Em entrevista ao jornalista Luis Nassif, a presidente afastada Dilma Roussef disse que o PSDB é uma ameaça ao estado democrático de direito e afirmou que o partido "assumiu uma atitude estruturalmente golpista e de defesa do Estado de Exceção"; segundo a petista, diante da "volúpia de pressionar Temer a fazer o trabalho sujo", os tucanos se colocaram na contramão da história; ela também criticou o ministro Alexandre Moraes por fazer uso político da Lava Jato e a operação em si pela prisão do ex-ministro Guido Mantega; "estarrecedor", afirmou

Brasil 247 -

Em entrevista ao jornalista Luis Nassif, do jornal GGN, a presidente afastada Dilma Rousseff avalia que o PSDB assumiu um viés assumidamente golpista, que coloca em risco o estado de Direito no Brasil.
 
"Acho que PSDB, na volúpia de pressionar Temer a fazer o trabalho sujo, colocou-se na contramão da história.

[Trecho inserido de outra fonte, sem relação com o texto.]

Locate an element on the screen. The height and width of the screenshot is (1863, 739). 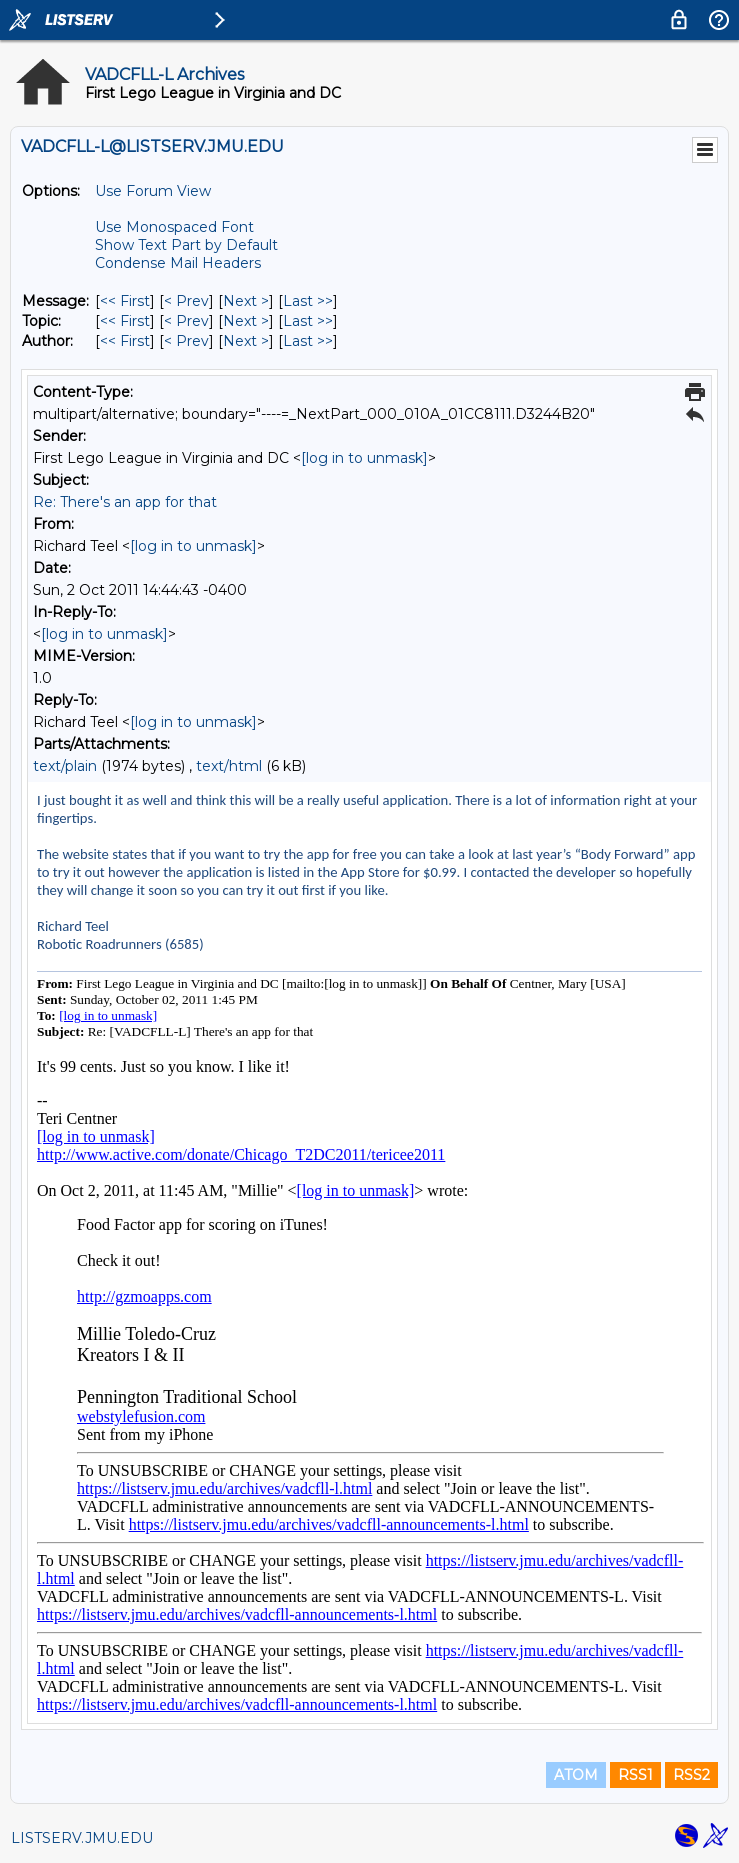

É o que acho mais forte e ameaçador à democracia, porque representa o que pensa a grande mídia, o que você denomina de empresário rentista e representa uma visão de mundo que nem o FMI tem mais ousadia de propor", diz ela.

"É estarrecedora a fala recente de Fernando Henrique Cardoso, de como as reformas liberais produzem igualdade. Tudo o que ela não produz é igualdade. A crise política, que gera Donald Trump nos Estados Unidos, Le Pen na França, é fruto do fato de que o neoliberalismo produz uma concentração de renda absurda."

Ela também criticou o ministro da Justiça, Alexandre de Moraes, por usar politicamente a Polícia Federal. "Essa história do Ministro da Justiça de dizer em ato político que novas prisões iriam ocorrer é algo gravíssimo, sendo tratada como uma mitomania. Não é por aí. É porque isso mostra a utilização de um instrumento como a PF contra adversários políticos. E o uso dessa informação politicamente", disse ela, que também comentou o caso do ex-ministro Guido Mantega. "Fiquei perplexa com o que aconteceu com Mantega, paradeiro certo e sabido. A troco de quê? Decisão do Supremo de que pessoas só presas quando representam perigo para sociedade. É de estarrecer."

Equívocos na economia

Na entrevista, Dilma também admitiu ter pecado na condução da economia, ao conceder desonerações ficais em excesso. "Cometi equívoco, sim Erramos ao julgando que as isenções para as contribuições à Previdência, de quase R$ 30 bi, mais as do IPI poderiam resultar em aumento do investimento. Fizemos várias reuniões para discutir se as medidas contracíclicas ampliariam a demanda, neutralizaria o movimento de redução da atividade econômica", diz ela. "A prática comprovou que serviu apenas para recomposição de margem. Fragilizou a gente, quando era mais necessário enfrentar a crise econômica. Perdemos R$ 40 bilhões de receita básica. A vida mostrou que foi uma avaliação errada. Foi uma quantidade enorme de isenções fiscais."

"O segundo equívoco foi achar que daria para fazer ajuste apenas cortando as despesas. Todos os países que saíram da recessão tiveram que aumentar a receita. Só com cortes de despesas, apenas se aprofunda ainda mais a crise. Os cortes fiscais que fizemos significaram uma recomposição da receita perdida com as isenções. Nossa força seria a CPMF, que poderia arrecadar R$ 38 bilhões."